14.31% 70.591ms 5 14.118ms 14.062ms 14.169ms void cuReduceLayer::tailReduceFast<unsigned int=32, nvinfer1::ReduceOp, float, float>(float*, cuReduceLayer::tailReduceFast<unsigned int=32, nvinfer1::ReduceOp, float, float> const *, cuReduceLayer::LaunchParams)

2.96% 14.592ms 5 2.9184ms 2.7397ms 3.2506ms void cuReduceLayer::tailReduce3DH<unsigned int=32, nvinfer1::ReduceOp, float, float>(float*, cuReduceLayer::tailReduce3DH<unsigned int=32, nvinfer1::ReduceOp, float, float> const *, cuReduceLayer::LaunchParams)

I analyzed the tailReduceFast and nothing specifically has caught my eye yet, except maybe the poor memory load efficiency:

      4                            gld_efficiency                                         Global Memory Load Efficiency      25.00%      25.00%      25.00%
      4                            gst_efficiency                                        Global Memory Store Efficiency     100.00%     100.00%     100.

Hi,

Could you please provide details on the platforms you are using so we can better help:
o Linux distro and version
o GPU type
o Nvidia driver version
o CUDA version
o CUDNN version
o Python version [if using python]
o Tensorflow and PyTorch version
o TensorRT version
If possible, please share the script & model file to reproduce the issue.

Thanks

Here is the clarification for the problems I had:

  1. The layers after RoiAlign are slower, due to higher computational demands.

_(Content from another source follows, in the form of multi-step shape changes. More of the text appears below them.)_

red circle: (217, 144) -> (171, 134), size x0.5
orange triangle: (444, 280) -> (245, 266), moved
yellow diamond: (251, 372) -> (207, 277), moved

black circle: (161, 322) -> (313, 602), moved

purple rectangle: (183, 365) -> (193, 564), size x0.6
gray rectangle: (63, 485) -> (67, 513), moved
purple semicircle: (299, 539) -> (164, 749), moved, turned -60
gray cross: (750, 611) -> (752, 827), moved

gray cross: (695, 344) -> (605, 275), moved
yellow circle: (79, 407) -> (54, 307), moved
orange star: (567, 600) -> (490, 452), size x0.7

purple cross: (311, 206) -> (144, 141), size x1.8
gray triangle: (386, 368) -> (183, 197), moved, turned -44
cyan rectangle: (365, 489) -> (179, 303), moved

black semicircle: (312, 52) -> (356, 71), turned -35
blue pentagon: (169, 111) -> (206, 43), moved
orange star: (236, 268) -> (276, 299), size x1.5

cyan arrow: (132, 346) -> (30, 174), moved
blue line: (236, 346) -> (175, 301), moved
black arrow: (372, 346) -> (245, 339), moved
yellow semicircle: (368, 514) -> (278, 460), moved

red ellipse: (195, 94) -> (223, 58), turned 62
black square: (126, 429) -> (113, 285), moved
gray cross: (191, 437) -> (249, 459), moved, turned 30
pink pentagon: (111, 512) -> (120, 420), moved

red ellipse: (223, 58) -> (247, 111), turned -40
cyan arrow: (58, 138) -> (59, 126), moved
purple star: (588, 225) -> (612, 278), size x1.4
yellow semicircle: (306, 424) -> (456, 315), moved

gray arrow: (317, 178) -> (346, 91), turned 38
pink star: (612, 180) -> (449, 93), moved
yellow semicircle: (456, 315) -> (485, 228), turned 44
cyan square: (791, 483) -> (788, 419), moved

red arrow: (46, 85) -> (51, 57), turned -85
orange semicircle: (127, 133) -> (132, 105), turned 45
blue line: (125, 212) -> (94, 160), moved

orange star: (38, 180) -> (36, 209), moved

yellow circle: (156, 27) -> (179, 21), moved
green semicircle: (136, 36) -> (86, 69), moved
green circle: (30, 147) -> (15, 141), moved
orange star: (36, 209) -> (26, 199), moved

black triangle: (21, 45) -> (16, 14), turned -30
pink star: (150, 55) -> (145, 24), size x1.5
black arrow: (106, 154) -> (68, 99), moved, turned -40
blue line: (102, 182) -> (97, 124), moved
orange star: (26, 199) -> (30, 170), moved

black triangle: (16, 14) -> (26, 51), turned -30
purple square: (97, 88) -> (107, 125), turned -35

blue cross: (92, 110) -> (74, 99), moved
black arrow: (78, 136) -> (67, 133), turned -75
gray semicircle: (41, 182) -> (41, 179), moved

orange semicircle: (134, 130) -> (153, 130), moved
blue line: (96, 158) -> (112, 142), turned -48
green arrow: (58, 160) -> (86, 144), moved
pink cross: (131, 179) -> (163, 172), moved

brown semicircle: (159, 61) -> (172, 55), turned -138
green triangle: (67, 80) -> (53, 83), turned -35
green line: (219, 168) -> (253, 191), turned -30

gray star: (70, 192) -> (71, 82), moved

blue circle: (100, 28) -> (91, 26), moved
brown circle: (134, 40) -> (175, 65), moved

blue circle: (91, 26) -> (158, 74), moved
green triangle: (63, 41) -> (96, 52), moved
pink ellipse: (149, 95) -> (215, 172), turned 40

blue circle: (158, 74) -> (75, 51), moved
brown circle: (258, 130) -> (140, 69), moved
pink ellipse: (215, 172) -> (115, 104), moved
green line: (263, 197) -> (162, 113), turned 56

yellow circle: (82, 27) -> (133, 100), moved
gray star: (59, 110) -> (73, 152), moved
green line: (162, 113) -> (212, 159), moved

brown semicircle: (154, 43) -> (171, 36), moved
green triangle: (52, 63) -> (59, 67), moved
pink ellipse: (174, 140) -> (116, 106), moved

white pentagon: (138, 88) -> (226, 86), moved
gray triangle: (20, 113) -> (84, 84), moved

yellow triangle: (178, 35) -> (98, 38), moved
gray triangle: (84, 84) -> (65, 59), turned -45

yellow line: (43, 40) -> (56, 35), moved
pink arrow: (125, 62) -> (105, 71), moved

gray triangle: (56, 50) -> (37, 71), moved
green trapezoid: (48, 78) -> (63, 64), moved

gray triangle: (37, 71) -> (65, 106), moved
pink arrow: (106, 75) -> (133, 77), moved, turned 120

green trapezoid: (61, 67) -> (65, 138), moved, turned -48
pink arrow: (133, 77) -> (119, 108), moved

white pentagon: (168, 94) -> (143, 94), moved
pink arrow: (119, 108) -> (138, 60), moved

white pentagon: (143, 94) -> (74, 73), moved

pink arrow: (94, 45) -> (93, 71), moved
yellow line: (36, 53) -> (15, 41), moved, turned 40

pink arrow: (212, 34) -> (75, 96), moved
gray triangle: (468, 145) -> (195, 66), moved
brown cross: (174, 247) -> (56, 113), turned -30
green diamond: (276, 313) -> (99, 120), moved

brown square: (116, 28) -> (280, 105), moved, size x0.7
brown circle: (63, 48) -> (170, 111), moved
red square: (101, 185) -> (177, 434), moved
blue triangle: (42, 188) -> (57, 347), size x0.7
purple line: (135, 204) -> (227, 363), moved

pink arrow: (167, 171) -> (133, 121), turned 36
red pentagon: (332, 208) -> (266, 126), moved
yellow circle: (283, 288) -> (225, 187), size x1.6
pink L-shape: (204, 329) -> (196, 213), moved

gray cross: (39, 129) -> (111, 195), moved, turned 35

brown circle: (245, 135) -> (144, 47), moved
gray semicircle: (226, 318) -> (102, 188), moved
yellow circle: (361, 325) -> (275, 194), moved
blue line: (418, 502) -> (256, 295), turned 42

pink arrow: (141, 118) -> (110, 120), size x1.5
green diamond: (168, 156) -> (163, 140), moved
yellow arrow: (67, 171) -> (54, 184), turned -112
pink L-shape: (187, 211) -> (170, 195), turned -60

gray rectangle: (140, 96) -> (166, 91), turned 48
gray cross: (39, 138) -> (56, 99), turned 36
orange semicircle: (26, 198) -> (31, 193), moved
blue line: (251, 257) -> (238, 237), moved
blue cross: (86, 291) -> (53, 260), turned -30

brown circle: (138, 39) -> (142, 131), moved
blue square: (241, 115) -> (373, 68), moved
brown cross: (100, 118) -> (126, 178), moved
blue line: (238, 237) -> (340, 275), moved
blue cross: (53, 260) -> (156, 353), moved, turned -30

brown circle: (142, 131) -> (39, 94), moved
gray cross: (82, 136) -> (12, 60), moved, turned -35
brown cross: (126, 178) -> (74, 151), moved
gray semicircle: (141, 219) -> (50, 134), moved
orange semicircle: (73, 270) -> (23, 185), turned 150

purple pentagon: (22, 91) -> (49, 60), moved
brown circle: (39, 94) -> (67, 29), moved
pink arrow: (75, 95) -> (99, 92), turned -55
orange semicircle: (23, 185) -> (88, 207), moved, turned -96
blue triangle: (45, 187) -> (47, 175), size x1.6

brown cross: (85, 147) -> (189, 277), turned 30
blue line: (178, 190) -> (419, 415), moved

This is consistent with PyTorch running time and can be mitigated by lowering the number of Rois used.
  2. The very inefficient Reduce layers appear due to following PyTorch code:
    features.mean(3).mean(2). If I change that to features.mean((2,3)), TRT running time is reduced significantly. Pytorch runnning time is not affected.